Work required:
Only the lines from the one containing "Этот тур находится в архиве." to the end of the material are to be copied, exactly and in full; images stay out.

Supplied records:
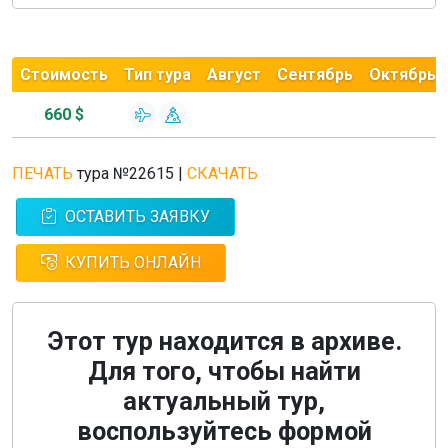
Стоимость
Тип тура
Август
Сентябрь
Октябрь
660 $
ПЕЧАТЬ
тура №22615
|
СКАЧАТЬ
ОСТАВИТЬ ЗАЯВКУ
КУПИТЬ ОНЛАЙН
Этот тур находится в архиве.
Для того, чтобы найти
актуальный тур,
воспользуйтесь формой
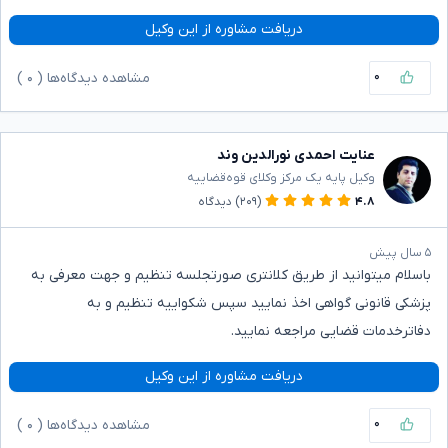
دریافت مشاوره از این وکیل
۰
مشاهده دیدگاه‌ها (
۰
)
عنایت احمدی نورالدین وند
وکیل پایه یک مرکز وکلای قوه‌قضاییه
۴.۸
(۲۰۹)
دیدگاه
۵ سال پیش
باسلام میتوانید از طریق کلانتری صورتجلسه تنظیم و جهت معرفی به
پزشکی قانونی گواهی اخذ نمایید سپس شکواییه تنظیم و به
دفاترخدمات قضایی مراجعه نمایید.
دریافت مشاوره از این وکیل
۰
مشاهده دیدگاه‌ها (
۰
)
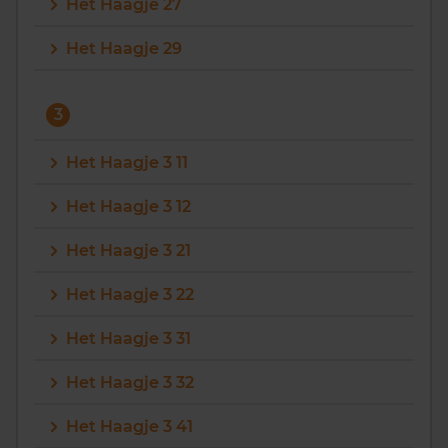
Het Haagje 27
Het Haagje 29
3
Het Haagje 3 11
Het Haagje 3 12
Het Haagje 3 21
Het Haagje 3 22
Het Haagje 3 31
Het Haagje 3 32
Het Haagje 3 41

Answer area:
Этот тур находится в архиве.
Для того, чтобы найти
актуальный тур,
воспользуйтесь формой
دریافت مشاوره از این وکیل
۰
مشاهده دیدگاه‌ها (
۰
)
عنایت احمدی نورالدین وند
وکیل پایه یک مرکز وکلای قوه‌قضاییه
۴.۸
(۲۰۹)
دیدگاه
۵ سال پیش
باسلام میتوانید از طریق کلانتری صورتجلسه تنظیم و جهت معرفی به
پزشکی قانونی گواهی اخذ نمایید سپس شکواییه تنظیم و به
دفاترخدمات قضایی مراجعه نمایید.
دریافت مشاوره از این وکیل
۰
مشاهده دیدگاه‌ها (
۰
)
Het Haagje 27
Het Haagje 29
3
Het Haagje 3 11
Het Haagje 3 12
Het Haagje 3 21
Het Haagje 3 22
Het Haagje 3 31
Het Haagje 3 32
Het Haagje 3 41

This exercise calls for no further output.